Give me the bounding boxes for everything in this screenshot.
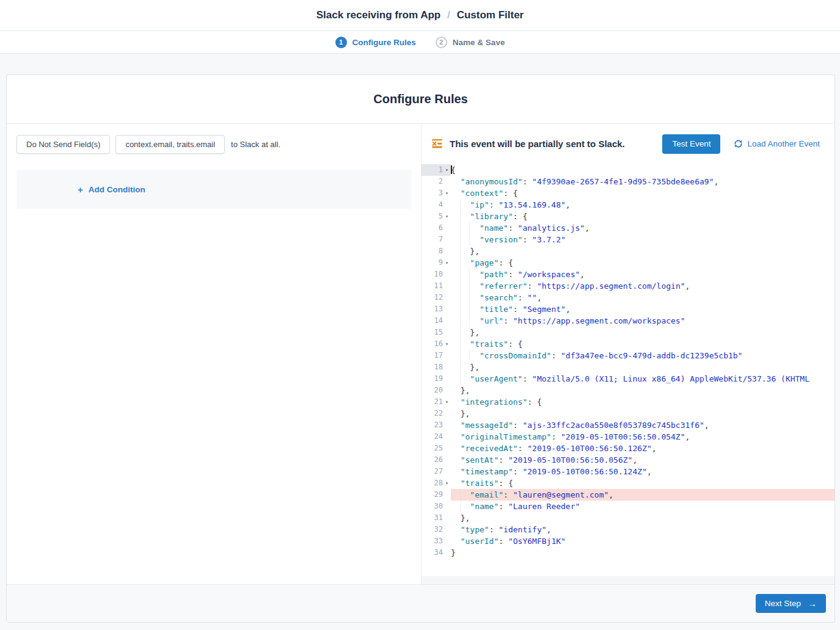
fold-toggle-icon[interactable]: ▾ [443,477,451,489]
card-body: Do Not Send Field(s) context.email, trai… [7,124,835,584]
line-number: 32 [422,524,451,535]
line-number: 12 [422,292,451,303]
line-number: 21▾ [422,396,451,408]
code-line: 21▾ "integrations": { [422,396,835,408]
code-line: 14 "url": "https://app.segment.com/works… [422,315,835,327]
code-line: 34} [422,547,835,559]
step-1-label: Configure Rules [352,38,416,47]
code-line: 4 "ip": "13.54.169.48", [422,199,835,211]
step-2-label: Name & Save [453,38,505,47]
line-number: 6 [422,222,451,234]
code-line: 30 "name": "Lauren Reeder" [422,501,835,512]
line-number: 34 [422,547,451,559]
code-line: 28▾ "traits": { [422,477,835,489]
line-number: 29 [422,489,451,501]
step-name-and-save[interactable]: 2 Name & Save [436,37,505,48]
fold-toggle-icon[interactable]: ▾ [443,164,451,176]
fold-toggle-icon[interactable]: ▾ [443,396,451,408]
code-line: 16▾ "traits": { [422,338,835,350]
top-header: Slack receiving from App / Custom Filter [0,0,840,31]
line-number: 1▾ [422,164,451,176]
load-another-event-link[interactable]: Load Another Event [734,139,820,148]
line-number: 24 [422,431,451,443]
step-configure-rules[interactable]: 1 Configure Rules [335,37,416,48]
step-1-badge: 1 [335,37,347,48]
line-number: 8 [422,245,451,257]
line-number: 4 [422,199,451,211]
breadcrumb-page: Custom Filter [457,9,524,21]
code-line: 6 "name": "analytics.js", [422,222,835,234]
code-line: 8 }, [422,245,835,257]
preview-header: This event will be partially sent to Sla… [422,124,835,164]
line-number: 26 [422,454,451,466]
line-number: 10 [422,269,451,280]
fold-toggle-icon[interactable]: ▾ [443,187,451,199]
code-line: 12 "search": "", [422,292,835,303]
code-line: 27 "timestamp": "2019-05-10T00:56:50.124… [422,466,835,477]
code-line: 10 "path": "/workspaces", [422,269,835,280]
step-bar: 1 Configure Rules 2 Name & Save [0,31,840,54]
code-line: 33 "userId": "OsY6MFBj1K" [422,535,835,547]
line-number: 17 [422,350,451,361]
arrow-right-icon: → [808,599,817,608]
code-line: 9▾ "page": { [422,257,835,269]
card-title: Configure Rules [7,75,835,124]
code-line: 31 }, [422,512,835,524]
event-status-text: This event will be partially sent to Sla… [450,139,662,149]
next-step-label: Next Step [765,599,801,608]
line-number: 30 [422,501,451,512]
code-line: 32 "type": "identify", [422,524,835,535]
rules-filter-icon [431,138,443,150]
add-condition-button[interactable]: + Add Condition [78,185,145,194]
add-condition-label: Add Condition [89,185,145,194]
load-another-event-label: Load Another Event [747,139,820,148]
breadcrumb-separator: / [447,10,450,21]
fold-toggle-icon[interactable]: ▾ [443,257,451,269]
code-line: 15 }, [422,327,835,338]
add-condition-box: + Add Condition [16,170,411,209]
code-line: 11 "referrer": "https://app.segment.com/… [422,280,835,292]
code-line: 18 }, [422,361,835,373]
line-number: 25 [422,443,451,454]
rule-config-panel: Do Not Send Field(s) context.email, trai… [7,124,422,584]
line-number: 16▾ [422,338,451,350]
fold-toggle-icon[interactable]: ▾ [443,211,451,222]
line-number: 31 [422,512,451,524]
line-number: 7 [422,234,451,245]
line-number: 14 [422,315,451,327]
test-event-button[interactable]: Test Event [662,134,720,154]
rule-fields-button[interactable]: context.email, traits.email [115,135,225,154]
code-line: 3▾ "context": { [422,187,835,199]
code-line: 1▾{ [422,164,835,176]
line-number: 11 [422,280,451,292]
code-line: 2 "anonymousId": "4f9390ae-2657-4fe1-9d9… [422,176,835,187]
code-line: 20 }, [422,385,835,396]
rule-row: Do Not Send Field(s) context.email, trai… [16,135,421,154]
line-number: 27 [422,466,451,477]
code-line: 13 "title": "Segment", [422,303,835,315]
json-editor[interactable]: 1▾{2 "anonymousId": "4f9390ae-2657-4fe1-… [422,164,835,576]
code-line: 22 }, [422,408,835,419]
code-line: 17 "crossDomainId": "df3a47ee-bcc9-479d-… [422,350,835,361]
configure-rules-card: Configure Rules Do Not Send Field(s) con… [6,74,835,623]
line-number: 9▾ [422,257,451,269]
line-number: 22 [422,408,451,419]
rule-suffix-text: to Slack at all. [231,140,280,149]
rule-action-button[interactable]: Do Not Send Field(s) [16,135,110,154]
plus-icon: + [78,185,83,194]
code-line: 5▾ "library": { [422,211,835,222]
line-number: 18 [422,361,451,373]
line-number: 20 [422,385,451,396]
step-2-badge: 2 [436,37,447,48]
line-number: 33 [422,535,451,547]
line-number: 13 [422,303,451,315]
refresh-icon [734,139,743,148]
code-line: 29 "email": "lauren@segment.com", [422,489,835,501]
event-preview-panel: This event will be partially sent to Sla… [422,124,835,584]
line-number: 15 [422,327,451,338]
line-number: 5▾ [422,211,451,222]
code-line: 23 "messageId": "ajs-33ffc2ac0a550e8f053… [422,419,835,431]
fold-toggle-icon[interactable]: ▾ [443,338,451,350]
next-step-button[interactable]: Next Step → [756,594,826,613]
line-number: 28▾ [422,477,451,489]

------------

What is needed:
Reply with one number, the count of lines in the entries that hold the string "button".

Output of the exercise:
5